In recent remarks, Chair Yellen appears to have taken a June rate hike off the table, but the Fed has signaled that further tightening may happen in the not-too-distant future. Speculation has centered on when it will happen and what it may mean for the economy and investors. Dirk Hofschire, senior vice president of asset allocation research, shares his perspective in his monthly market update with Lars Schuster, institutional portfolio manager for Strategic Advisers, Inc., a Fidelity Investments company.
|Q:||What's been going on in the markets over the past month?|
HOFSCHIRE:We’ve been in a trading range over the past several weeks. At the beginning of the year, the markets really fell out of bed. We haven't had enough bad economic data to justify that, so the markets turned upward in February and March. But we haven't had good enough economic data recently to keep the rally going.
It’s been back and forth within a pretty limited range. I think here in the United States, what we still have is a business cycle that is maturing but it's a sustainable expansion. The big focus, I think, going forward is turned back to the Federal Reserve, and, in particular, when the Fed is going to hike next and whether the global markets can withstand that.
|Q:||We’re in a more mature part of the business cycle, which essentially means that the U.S. is growing, but does that really even matter anymore? As you said, it seems that all eyes are focused on the Federal Reserve and interest rates?|
HOFSCHIRE: You're right. I think the cycle does feel different this time. We've had these extraordinary monetary policies for so long—quantitative easing and zero interest rates. Some countries outside the U.S. now have negative interest rates, and it did take seven years for the Federal Reserve to get to that first rate hike last December. So, it does feel different.
I think when you look below the surface, though, there are some similar patterns to previous cycles that are still important for the analysis. Part of it is that it took the economy a long time to crawl out of the deep hole after 2008.
But as the economy has continued to improve, labor markets have gotten better, and the Fed has shifted, as is normal, to a tightening stance. It may have started as early as 2013, if you think about them first talking about ending their quantitative easing.
As wages continue to accelerate here, I think this is going to push the U.S. economy closer to the late cycle. And that starts to look very much like patterns we’ve seen in the past. Things have moved slowly in this cycle but they're starting to look very similar to what the Fed has looked for during previous periods of monetary tightening.

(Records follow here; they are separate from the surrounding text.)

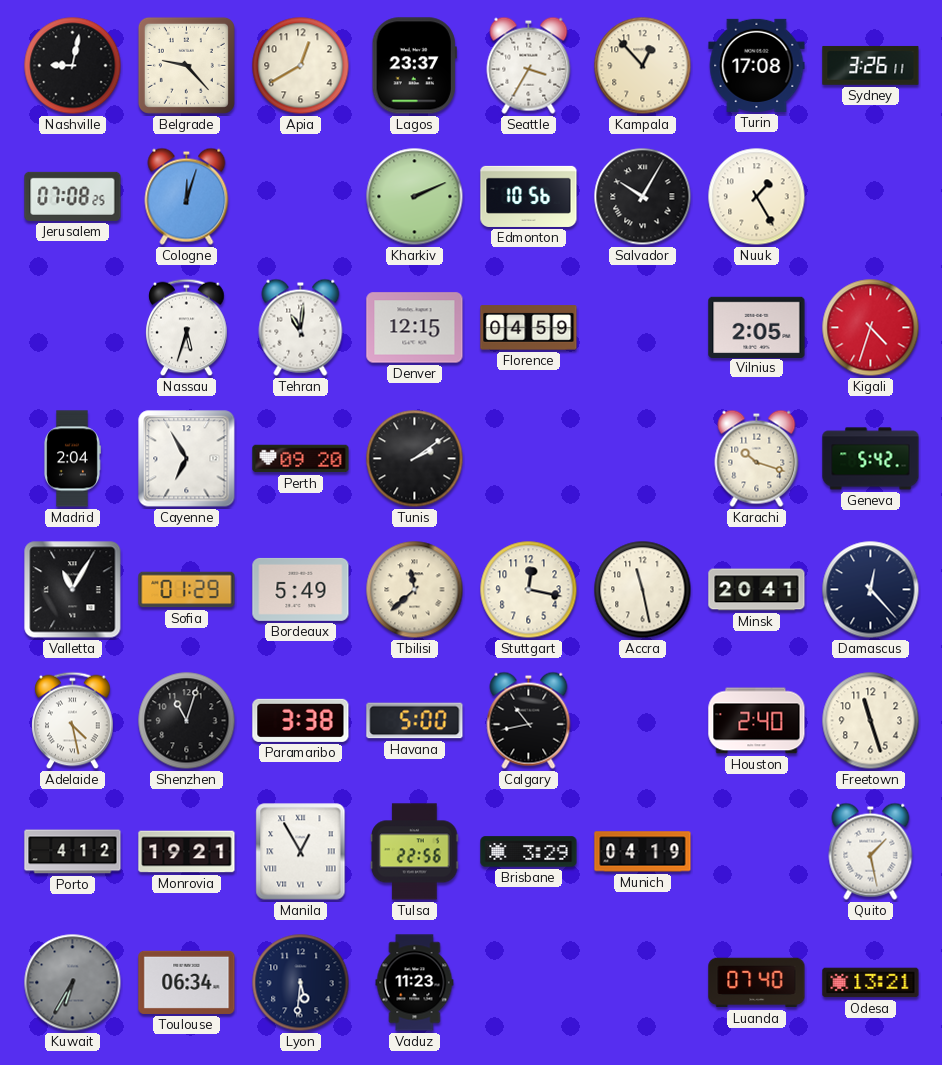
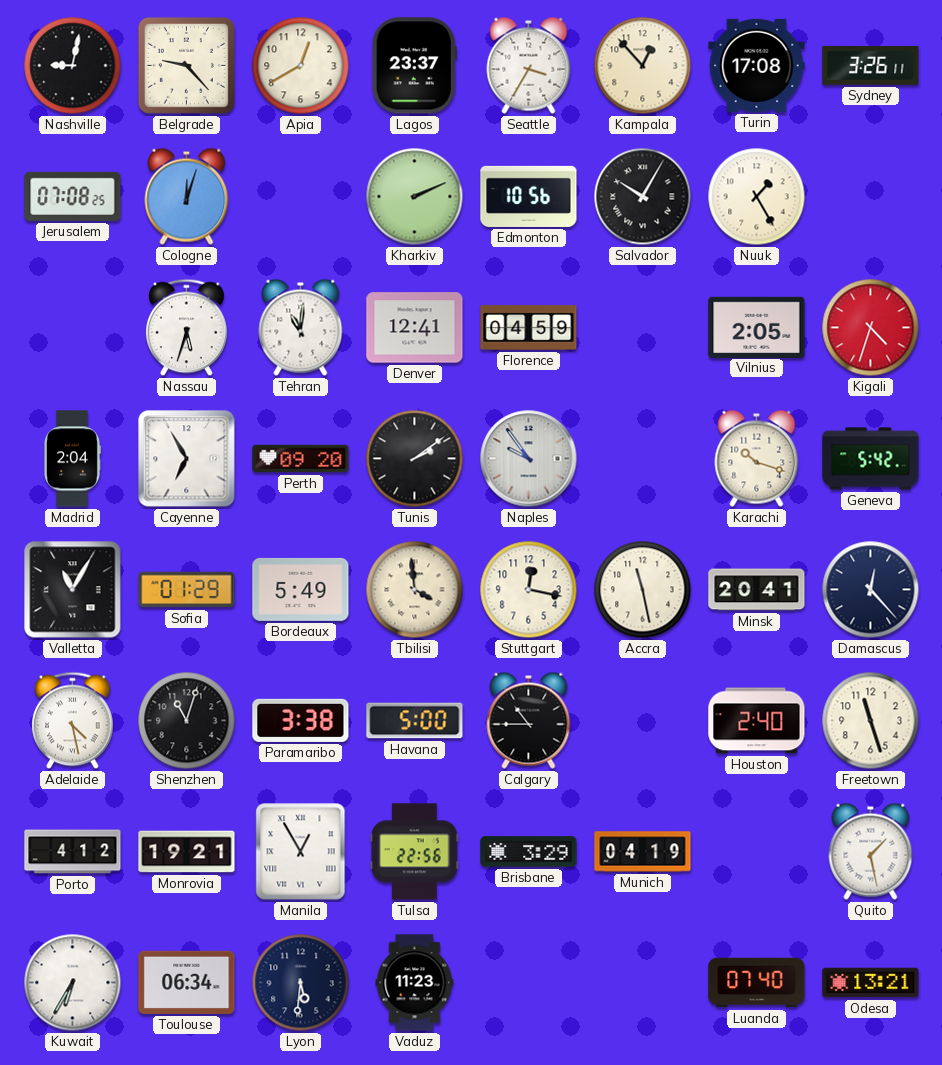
Denver: 12:15 -> 12:41
Naples: none -> 9:54
Tbilisi: 11:38 -> 3:59
Calgary: 10:43 -> 10:45
Kuwait dial: grey -> white
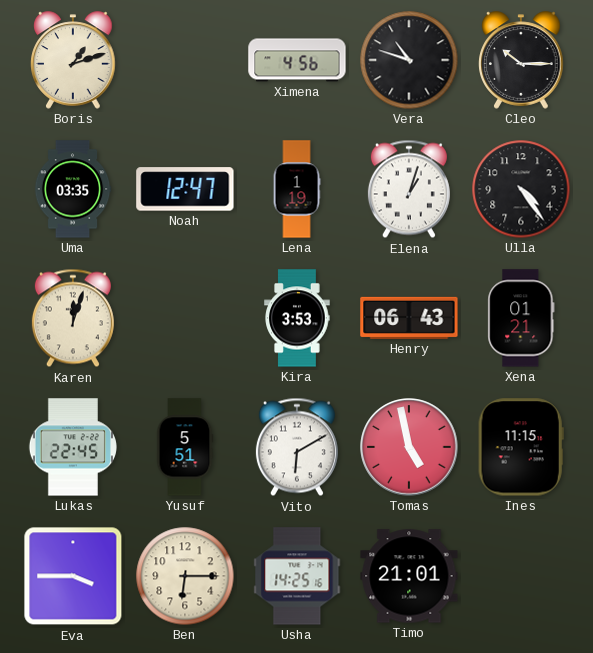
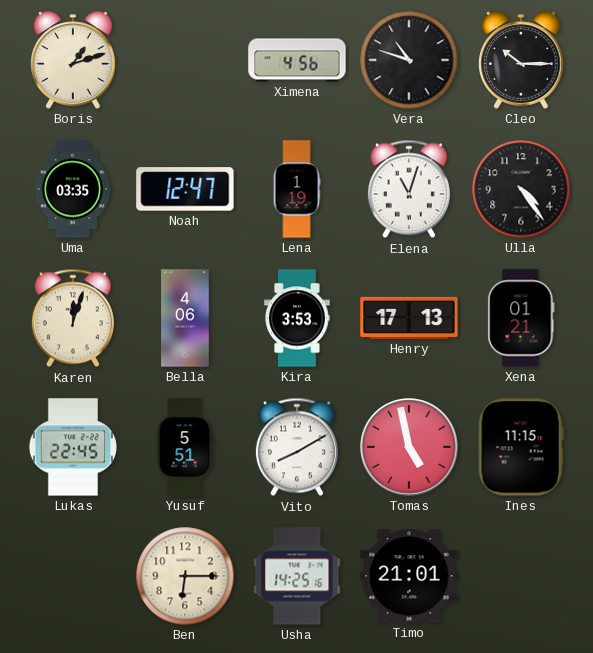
Elena: 1:03 -> 11:03
Bella: none -> 4:06
Henry: 06:43 -> 17:13
Vito: 6:10 -> 8:10
Eva: 3:45 -> none
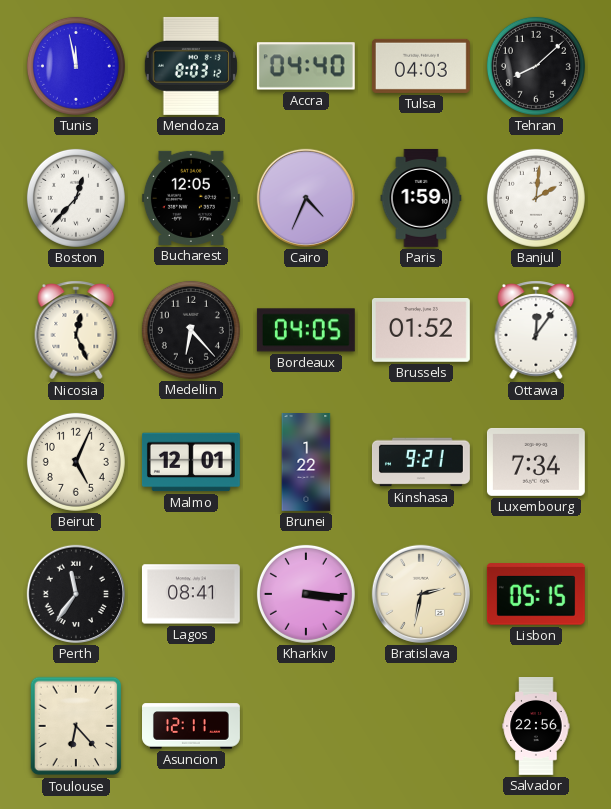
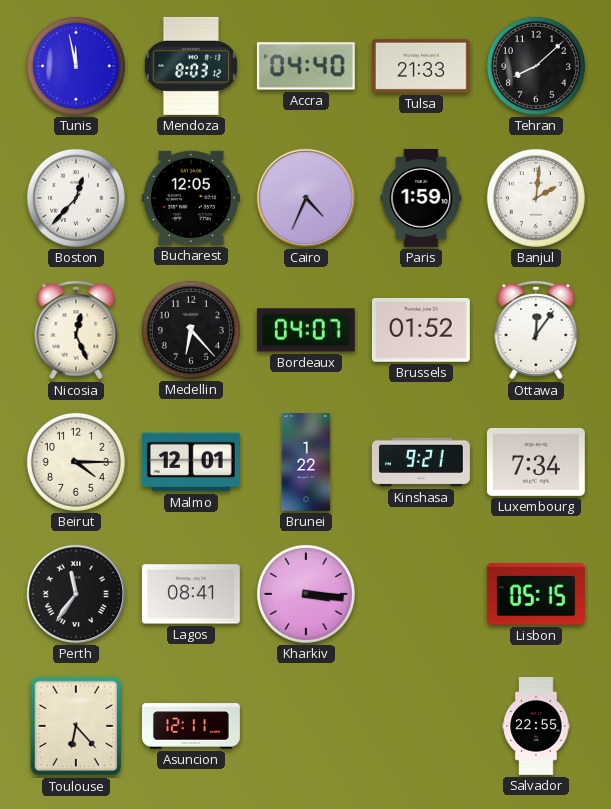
Tulsa: 04:03 -> 21:33
Bordeaux: 04:05 -> 04:07
Beirut: 5:04 -> 4:15
Bratislava: 2:32 -> none
Salvador: 22:56 -> 22:55
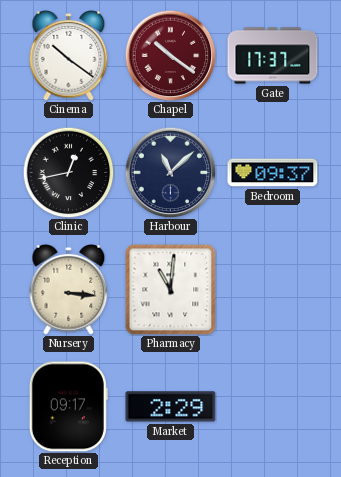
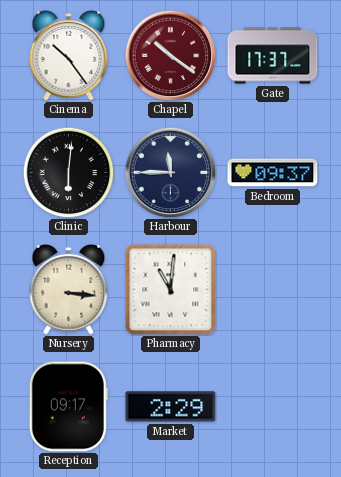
Cinema: 10:21 -> 10:24
Clinic: 12:43 -> 6:01
Harbour: 11:08 -> 11:45
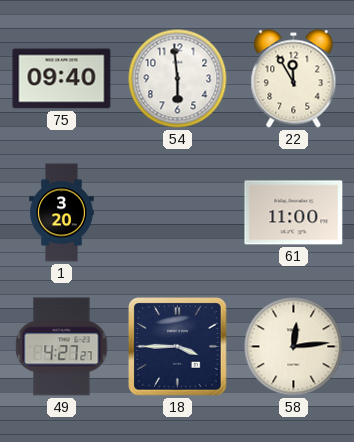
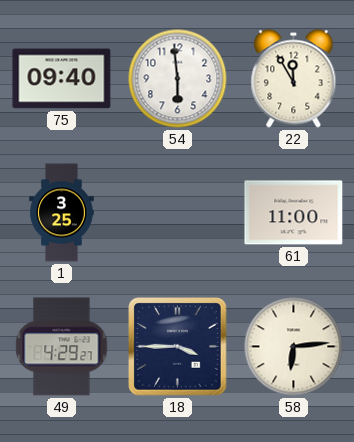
1: 3:20 -> 3:25
49: 4:27 -> 4:29
58: 12:14 -> 6:14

The one thing I think is really different this time, though, is how weak and deflationary the rest of the world is. So, if you look outside the United States, China has had a very slow rate of growth, relative to its own recent history, and much of the world is growing very slowly. Also, commodity prices have gone down, so we haven't seen much inflation. All of this has made the Fed, I think, much more cautious than usual at this point in the cycle.
|Q:||What does that really mean from an outlook or investment-implication standpoint?|
HOFSCHIRE: I think the Federal Reserve would like to be able to keep raising rates and get back to a more normalized policy stance with higher interest rates. When it looks around the world in places like Europe and Japan that have gone negative with their rates and used even more extraordinary policies, I think the early returns for markets, for investors, and even for economies are that there may be declining returns to those policies and some limits to what monetary policies, in and of themselves, can do.
The real question here is: Can the global economy withstand the Fed tightening cycle? I think we're going to get a glimpse of whether it can in the next few months. We could see another period of volatility like we've seen over the past year, but our base case is that the global economy is strong enough to muddle through it and that global stabilization should ultimately be relatively supportive for the equity markets and for asset prices in general.